Americans are still in big trouble with mortgages that are underwater and more going into foreclosure every day. They have credit card debts and too many expensive vehicles that love gasoline. Unemployment is rising and the need for cash will continue to be their nemesis. The way to raise cash is to sell some stuff; cars, stocks, IRAs, 401ks, . . . whatever is necessary to keep going. Time to tighten the belt a few notches and get more liquid at the same time.

This will lead to the biggest garage sale in the world, including the garages, to come in the USA. Confidence in the stock market has to be shaken badly when companies with book values of $80 or more can go bankrupt overnight. This will drive more and more investing into commodities; gold, silver, platinum, copper, oil, corn, soybeans, wheat and the rest. If the last year doesn’t convince investors that they need to have at least 10% of their money in commodities, then they just aren’t watching.

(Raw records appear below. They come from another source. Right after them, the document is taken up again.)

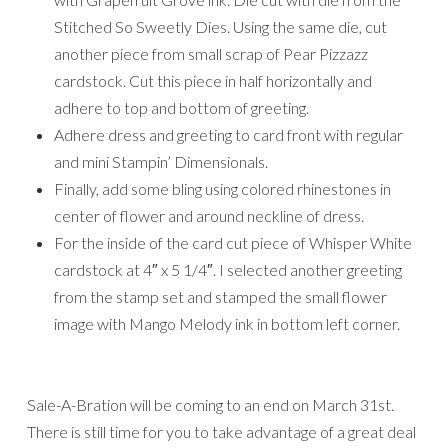
Stitched So Sweetly Dies. Using the same die, cut
another piece from small scrap of Pear Pizzazz
cardstock. Cut this piece in half horizontally and
adhere to top and bottom of greeting.
Adhere dress and greeting to card front with regular
and mini Stampin’ Dimensionals.
Finally, add some bling using colored rhinestones in
center of flower and around neckline of dress.
For the inside of the card cut piece of Whisper White
cardstock at 4″ x 5 1/4″. I selected another greeting
from the stamp set and stamped the small flower
image with Mango Melody ink in bottom left corner.
Sale-A-Bration will be coming to an end on March 31st.
There is still time for you to take advantage of a great deal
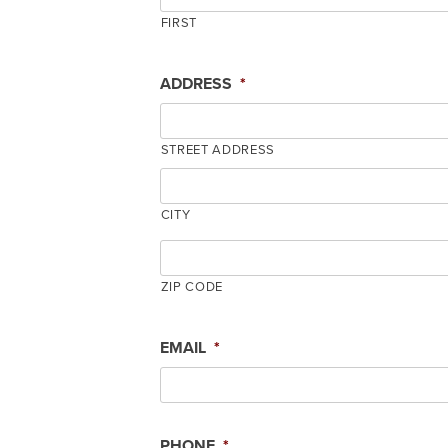
FIRST
ADDRESS
*
STREET ADDRESS
CITY
ZIP CODE
EMAIL
*
PHONE
*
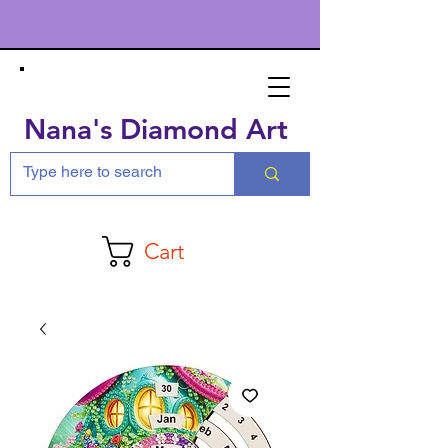
Nana's Diamond Art
Cart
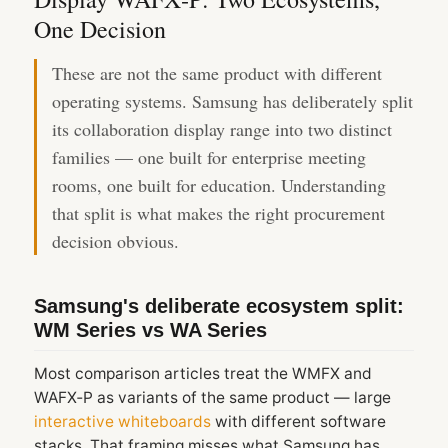
One Decision
These are not the same product with different
operating systems. Samsung has deliberately split
its collaboration display range into two distinct
families — one built for enterprise meeting
rooms, one built for education. Understanding
that split is what makes the right procurement
decision obvious.
Samsung's deliberate ecosystem split:
WM Series vs WA Series
Most comparison articles treat the WMFX and
WAFX‑P as variants of the same product — large
interactive whiteboards
with different software
stacks. That framing misses what Samsung has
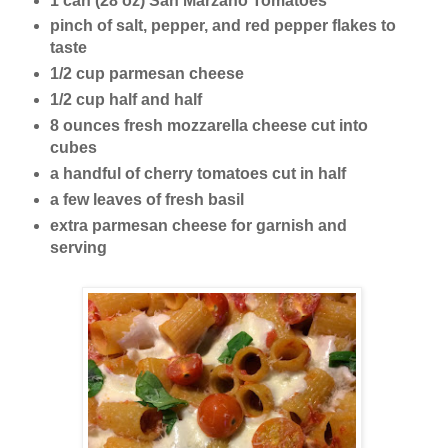
1 can (28 oz) San Marzano Tomatoes
pinch of salt, pepper, and red pepper flakes to
taste
1/2 cup parmesan cheese
1/2 cup half and half
8 ounces fresh mozzarella cheese cut into
cubes
a handful of cherry tomatoes cut in half
a few leaves of fresh basil
extra parmesan cheese for garnish and
serving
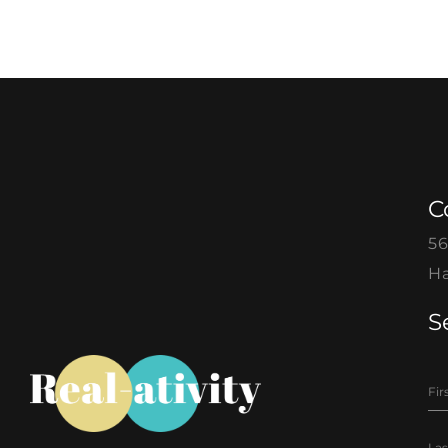
C
56
Ha
S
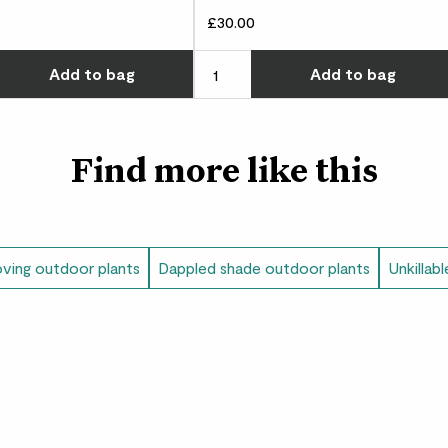
£30.00
w many you'd like
Choose how many you'd like
Add
to bag
Add
to bag
Find more like this
oving outdoor plants
Dappled shade outdoor plants
Unkillab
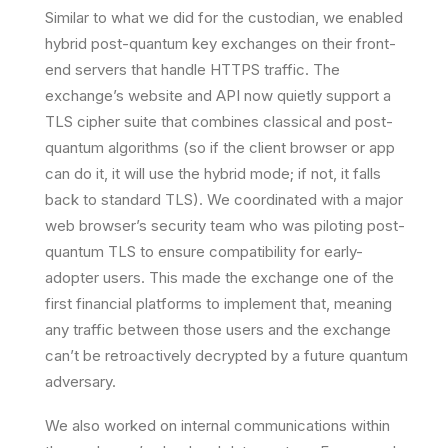
Similar to what we did for the custodian, we enabled
hybrid post-quantum key exchanges
on their front-
end servers that handle HTTPS traffic. The
exchange’s website and API now quietly support a
TLS cipher suite that combines classical and post-
quantum algorithms (so if the client browser or app
can do it, it will use the hybrid mode; if not, it falls
back to standard TLS). We coordinated with a major
web browser’s security team who was piloting post-
quantum TLS to ensure compatibility for early-
adopter users. This made the exchange one of the
first financial platforms to implement that, meaning
any traffic between those users and the exchange
can’t be retroactively decrypted by a future quantum
adversary.
We also worked on internal communications within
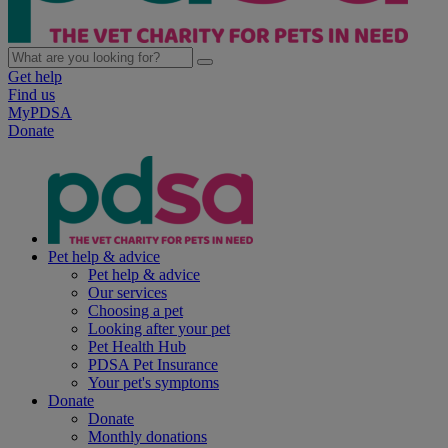
Get help
Find us
MyPDSA
Donate
Pet help & advice
Pet help & advice
Our services
Choosing a pet
Looking after your pet
Pet Health Hub
PDSA Pet Insurance
Your pet's symptoms
Donate
Donate
Monthly donations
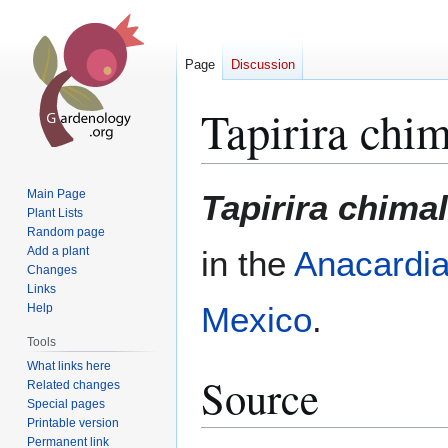
Page
Discussion
Tapirira chi
Jump
Jump
Main Page
Tapirira chima
to
to
Plant Lists
Random page
navigation
search
Add a plant
in the
Anacardi
Changes
Links
Mexico
.
Help
Tools
What links here
Source
Related changes
Special pages
Printable version
Permanent link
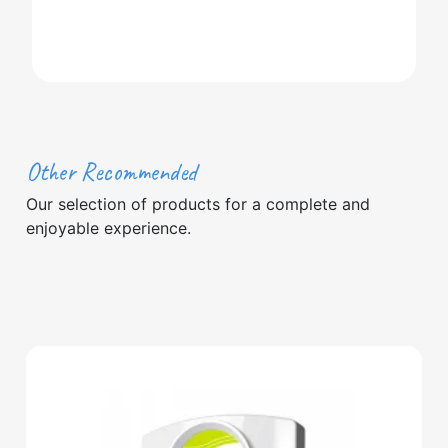
Other Recommended
Our selection of products for a complete and
enjoyable experience.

The Fed’s latest move will no doubt help as the credit markets had all but seized up in recent weeks. But underlying all of this is the fact that the paradigm has shifted . . . money will be lent the old fashioned way . . . you will actually have to be able to pay it back to get it in the first place. Wall Street firms (at least those that remain) have had their business models broken . . . they won’t be able to borrow all the money they could ever imagine to then go out and risk that cash on highly leveraged trading activities to generate exceptional returns. Banks will come under increasing scrutiny by regulators who will demand larger reserves and more transparent balance sheets. Investors will become far more conservative.

The new mantra for investing will be 30% stocks, 30% bonds, 10% commodities, and 30% cash equivalents, perhaps diversified in a few currencies.